Offensive Lineman Set to Visit Vikings

The Vikings have shown a continued interest in a first-day offensive lineman throughout the offseason evaluation period, and now he is a confirmed visit to Winter Park next week. Learn more about this prospect inside.

Throughout the predraft process – from the Senior Bowl to the Combine – the name of Arron Sears continues to surface in conjunction with the Minnesota Vikings.

The connections continued this week, as the Tennessee offensive lineman told Aaron Wilson of RavensInsiders.com, our Baltimore affiliate on the Scout.com network, that he is heading to visit the Minnesota Vikings next week.

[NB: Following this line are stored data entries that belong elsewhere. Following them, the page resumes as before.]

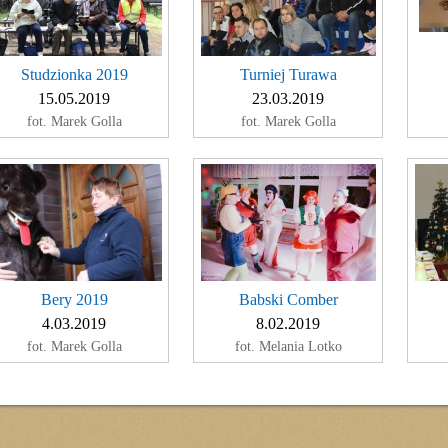
Studzionka 2019
Turniej Turawa
15.05.2019
23.03.2019
fot. Marek Golla
fot. Marek Golla
Bery 2019
Babski Comber
4.03.2019
8.02.2019
fot. Marek Golla
fot. Melania Lotko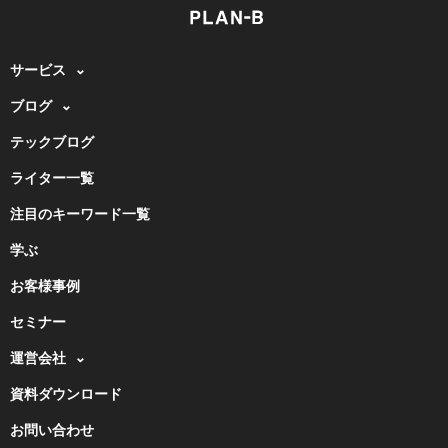
サービス
ブログ
テックブログ
ライター一覧
注目のキーワード一覧
学ぶ
お客様事例
セミナー
運営会社
資料ダウンロード
お問い合わせ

Sears has played every position on both sides of the offensive line except for center, but the Vikings' interest in him would be on the right side of the line, either at guard or tackle. Indications are that the Vikings will let former second-round picks Ryan Cook and Marcus Johnson compete for the starting spot at right tackle, and veteran Artis Hicks is returning as the incumbent starter at right guard, at least for now.

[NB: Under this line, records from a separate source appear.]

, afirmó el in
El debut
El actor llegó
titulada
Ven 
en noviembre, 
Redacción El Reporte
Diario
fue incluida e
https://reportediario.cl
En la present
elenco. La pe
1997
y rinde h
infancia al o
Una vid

But while the team's more pressing needs are on the right side of the line, specifically at guard, Sears said at the NFL Scouting Combine in February that he is most comfortable on the left side of the line and likes playing tackle the best, although he admitted that most NFL teams are looking at him as a guard.

"I love playing tackle. It's the biggest challenge playing out there on the edge with the speed of the ends and all that," said the 2006 All-America lineman. "I like the left side – that's where I played my senior year at Tennessee."

It was there that he got to test his skills against some of the top-rated defensive ends in this year's draft class as well, players like Florida's Jarvis Moss and Arkansas' Jamaal Anderson. In facts, Sears told Wilson he studied film of those two games with coaches from the Ravens during his visit with them on Wednesday.

"They wanted to see how I did against great competition," said Sears, who won the Jacobs Award as the conference's top blocker. "I'm biased, but I think the SEC is the best football that's out there."

Ironically, it wasn't those two whom Sears praised at the combine when asked about the best pass rushers he has faced. In that context, he mentioned Quentin Moses of Georgia and Ray McDonald of Florida.

Since Vikings coach Brad Childress loves to talk about players' "position flexibility," Sears' visit with the Vikings next week is no surprise. In fact, in one game against Alabama in 2004, Sears played three different positions on the offensive line to cover for injuries to teammates.

"Most of the teams in the NFL carry only six or seven lineman and that's pretty good for me to be able to play guard and tackle," he said.

Before that Alabama game, he hadn't played guard, he said, but the coaches asked him on the sidelines if he could. He certainly did, and now his versatility is one of his biggest selling points to personnel evaluators at the NFL level.

"They talk about it almost in every meeting I sit down in. They like that a lot because guys do go down. The game of football today, everybody gets hurt and you've got to be able to step in and be able to help the team out," said the 6-foot-3, 319-pounder.

With his versatility and his rising stock since the end of the season, Sears is generally considered a first- or second-round pick.